Gäbe es denn einen Workaround? Ich habe teilweise komplett statische HTML Seiten ohne viel Angriffsfläche. Da ich der einzige Betreiber dieser Webseiten bin, wäre ein einziger FTP-Account da sehr angenehm um schnell zwischen den Webseiten hin und her switchen zu können.


----------



## gammlo (2. Mai 2015)

Bei Confixx habe ich ja auch einen Kunden, der wiederum mehrere Domains und Webseiten verwalten kann. Dort kann man dann auch einen oder mehrere FTP-Benutzer anlegen und den Pfad angeben.
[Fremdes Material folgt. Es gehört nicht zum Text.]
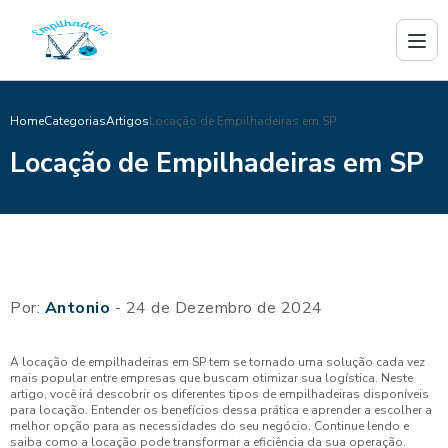
Home
Categorias
Artigos
Locação de Empilhadeiras em SP
Locação de Empilhadeiras em SP
Por:
Antonio
- 24 de Dezembro de 2024
A locação de empilhadeiras em SP tem se tornado uma solução cada vez
mais popular entre empresas que buscam otimizar sua logística. Neste
artigo, você irá descobrir os diferentes tipos de empilhadeiras disponíveis
para locação. Entender os benefícios dessa prática e aprender a escolher a
melhor opção para as necessidades do seu negócio. Continue lendo e
saiba como a locação pode transformar a eficiência da sua operação.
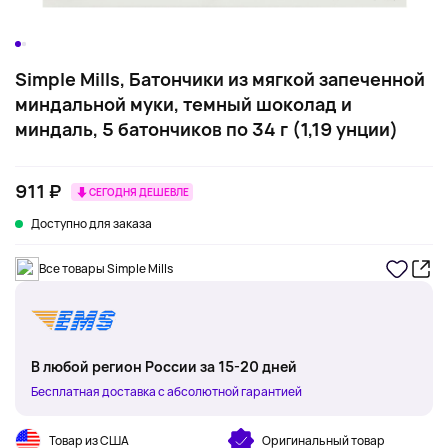
Simple Mills, Батончики из мягкой запеченной
миндальной муки, темный шоколад и
миндаль, 5 батончиков по 34 г (1,19 унции)
911 ₽
СЕГОДНЯ ДЕШЕВЛЕ
Доступно для заказа
Все товары Simple Mills
В любой регион России за 15-20 дней
Бесплатная доставка с абсолютной гарантией
Товар из США
Оригинальный товар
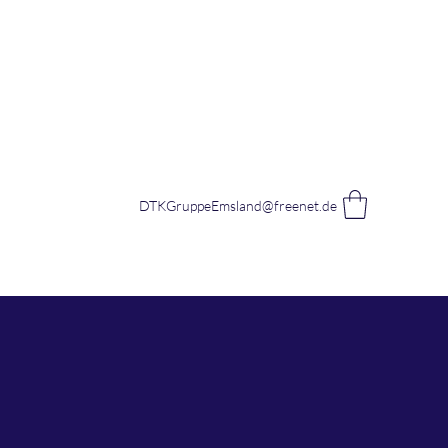
DTKGruppeEmsland@freenet.de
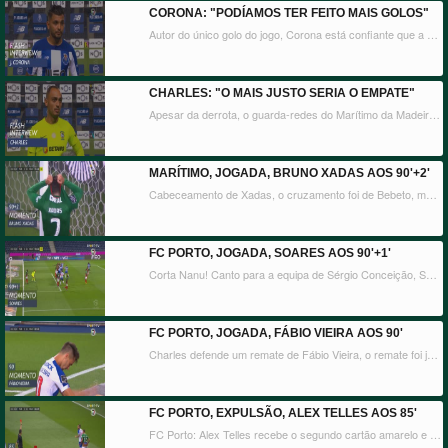
CORONA: "PODÍAMOS TER FEITO MAIS GOLOS"
Autor do único golo do jogo, Corona está confiante que a equipa portista vai conseguir vencer até ao final e aproveitar a liderança, que volta agora a ser isolada, depois do empate do SL Benfica no Algarve.
CHARLES: "O MAIS JUSTO SERIA O EMPATE"
Apesar da derrota, o guarda-redes do Marítimo da Madeira, Charles, sublinhou a forma como a sua equipa encarou o FC Porto e disse que um empate talvez fosse o resultado mais justo.
MARÍTIMO, JOGADA, BRUNO XADAS AOS 90'+2'
Cabeceamento de Xadas, o cruzamento foi de Bebeto, mas a sair por cima.
FC PORTO, JOGADA, SOARES AOS 90'+1'
Corta Nanu! Canto para a equipa de Sérgio Conceição, Soares cabeceia à baliza, mas o lateral dos insulares salva em cima da linha de golo.
FC PORTO, JOGADA, FÁBIO VIEIRA AOS 90'
Charles defende um remate de Fábio Vieira, o remate foi já de ângulo apertado, mas ainda assustou.
FC PORTO, EXPULSÃO, ALEX TELLES AOS 85'
FC Porto: Alex Telles recebe o segundo cartão amarelo e é expulso. O defesa portista fez falta sobre Edgar Costa, viu o segundo amarelo e consequente vermelho.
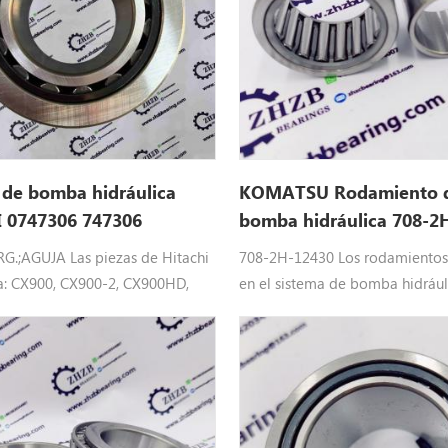
 de bomba hidráulica
KOMATSU Rodamiento d
 0747306 747306
bomba hidráulica 708-2
7082h12430
G.;AGUJA Las piezas de Hitachi
708-2H-12430 Los rodamientos 
 a: CX900, CX900-2, CX900HD,
en el sistema de bomba hidrául
 SCX300-C, SCX900, SCX900HD,
excavadora de KOMATSU: 708-
C, ZX270, ZX280LC-AMS,
rodamiento KOMATSU bomba hi
CME, ZX850-3, ZX850-3F ,
partes encajar : ordenador pers
-DH, ZX870H-3, ZX870H-3-
PC 450 -8 , PC 400-7 , PC 450-
70H-3F, ZX870R-3, ZX870R-3F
Sowas würde ich mir auch für ISPconfig wünschen.


----------



## gammlo (3. Mai 2015)

Wie machst Du das denn normalerweise mit den FTP-Usern? Dann hast Du ja extrem viele FTP-User. Nach welchem Namensschema baust Du die denn auf?
Momentan sieht es bei mir so aus:
sub_domain_tld1

Ich hänge hinten einfach dann eine 1 dran. Wobei mir sub_domain_tld dann auch reichen würde. Geht das auch?


----------



## Till (3. Mai 2015)

Zitat von gammlo:


> Bei Confixx habe ich ja auch einen Kunden, der wiederum mehrere Domains und Webseiten verwalten kann. Dort kann man dann auch einen oder mehrere FTP-Benutzer anlegen und den Pfad angeben.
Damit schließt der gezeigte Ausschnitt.